▸ Task goal:
Transcribe the following entries word for word; no picture is to appear in the copy.

▸ Input records:
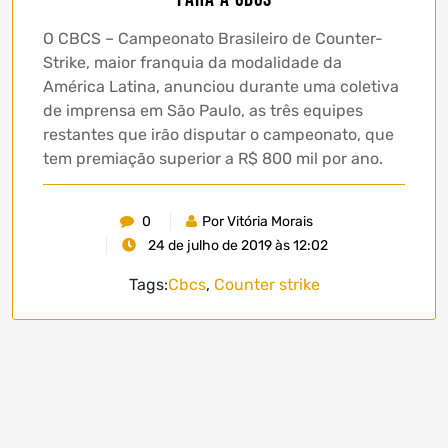
O CBCS – Campeonato Brasileiro de Counter-
Strike, maior franquia da modalidade da
América Latina, anunciou durante uma coletiva
de imprensa em São Paulo, as três equipes
restantes que irão disputar o campeonato, que
tem premiação superior a R$ 800 mil por ano.
0
Por Vitória Morais
24 de julho de 2019 às 12:02
Tags:
Cbcs
,
Counter strike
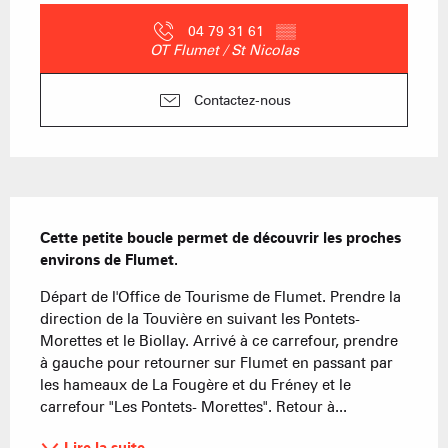
04 79 31 61
▒▒
OT Flumet / St Nicolas
Contactez-nous
Description
Cette petite boucle permet de découvrir les proches 
environs de Flumet.
Départ de l'Office de Tourisme de Flumet. Prendre la 
direction de la Touvière en suivant les Pontets-
Morettes et le Biollay. Arrivé à ce carrefour, prendre 
à gauche pour retourner sur Flumet en passant par 
les hameaux de La Fougère et du Fréney et le 
carrefour "Les Pontets- Morettes". Retour à...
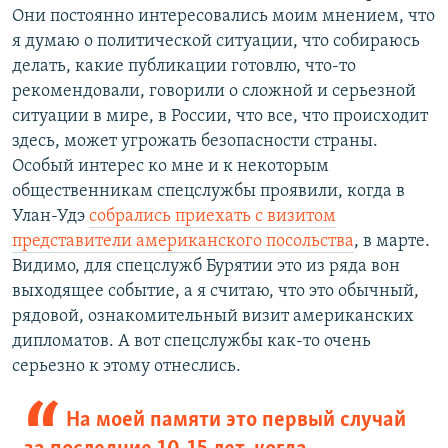
Они постоянно интересовались моим мнением, что
я думаю о политической ситуации, что собираюсь
делать, какие публикации готовлю, что-то
рекомендовали, говорили о сложной и серьезной
ситуации в мире, в России, что все, что происходит
здесь, может угрожать безопасности страны.
Особый интерес ко мне и к некоторым
общественникам спецслужбы проявили, когда в
Улан-Удэ
собрались приехать с визитом
представители американского посольства
, в марте.
Видимо, для спецслужб Бурятии это из ряда вон
выходящее событие, а я считаю, что это обычный,
рядовой, ознакомительный визит американских
дипломатов. А вот спецслужбы как-то очень
серьезно к этому отнеслись.
На моей памяти это первый случай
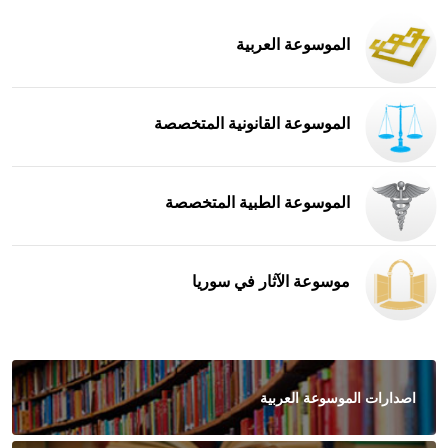
الموسوعة العربية
الموسوعة القانونية المتخصصة
الموسوعة الطبية المتخصصة
موسوعة الآثار في سوريا
اصدارات الموسوعة العربية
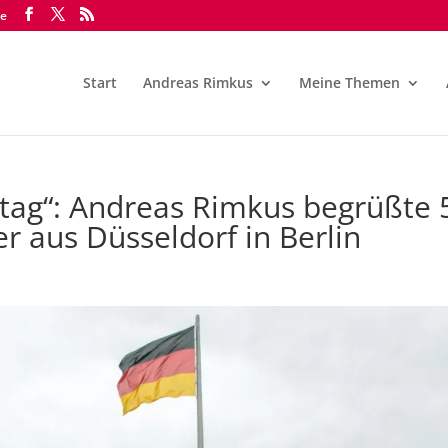
de
Start
Andreas Rimkus
Meine Themen
estag“: Andreas Rimkus begrüßte 
r aus Düsseldorf in Berlin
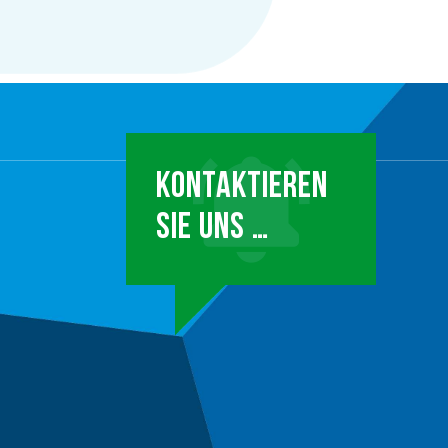
KONTAKTIEREN
SIE UNS …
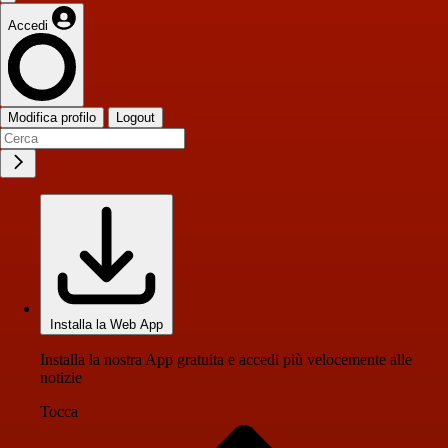
Accedi
Modifica profilo
Logout
Installa la Web App
Installa la nostra App gratuita e accedi più velocemente alle
notizie
Tocca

▸ Result:
O CBCS – Campeonato Brasileiro de Counter-
Strike, maior franquia da modalidade da
América Latina, anunciou durante uma coletiva
de imprensa em São Paulo, as três equipes
restantes que irão disputar o campeonato, que
tem premiação superior a R$ 800 mil por ano.
0
Por Vitória Morais
24 de julho de 2019 às 12:02
Tags:
Cbcs
,
Counter strike
04 79 31 61
▒▒
OT Flumet / St Nicolas
Contactez-nous
Description
Cette petite boucle permet de découvrir les proches 
environs de Flumet.
Départ de l'Office de Tourisme de Flumet. Prendre la 
direction de la Touvière en suivant les Pontets-
Morettes et le Biollay. Arrivé à ce carrefour, prendre 
à gauche pour retourner sur Flumet en passant par 
les hameaux de La Fougère et du Fréney et le 
carrefour "Les Pontets- Morettes". Retour à...
Они постоянно интересовались моим мнением, что
я думаю о политической ситуации, что собираюсь
делать, какие публикации готовлю, что-то
рекомендовали, говорили о сложной и серьезной
ситуации в мире, в России, что все, что происходит
здесь, может угрожать безопасности страны.
Особый интерес ко мне и к некоторым
общественникам спецслужбы проявили, когда в
Улан-Удэ
собрались приехать с визитом
представители американского посольства
, в марте.
Видимо, для спецслужб Бурятии это из ряда вон
выходящее событие, а я считаю, что это обычный,
рядовой, ознакомительный визит американских
дипломатов. А вот спецслужбы как-то очень
серьезно к этому отнеслись.
На моей памяти это первый случай
الموسوعة العربية
الموسوعة القانونية المتخصصة
الموسوعة الطبية المتخصصة
موسوعة الآثار في سوريا
اصدارات الموسوعة العربية
de
Start
Andreas Rimkus
Meine Themen
estag“: Andreas Rimkus begrüßte 
r aus Düsseldorf in Berlin
KONTAKTIEREN
SIE UNS …
Accedi
Modifica profilo
Logout
Installa la Web App
Installa la nostra App gratuita e accedi più velocemente alle
notizie
Tocca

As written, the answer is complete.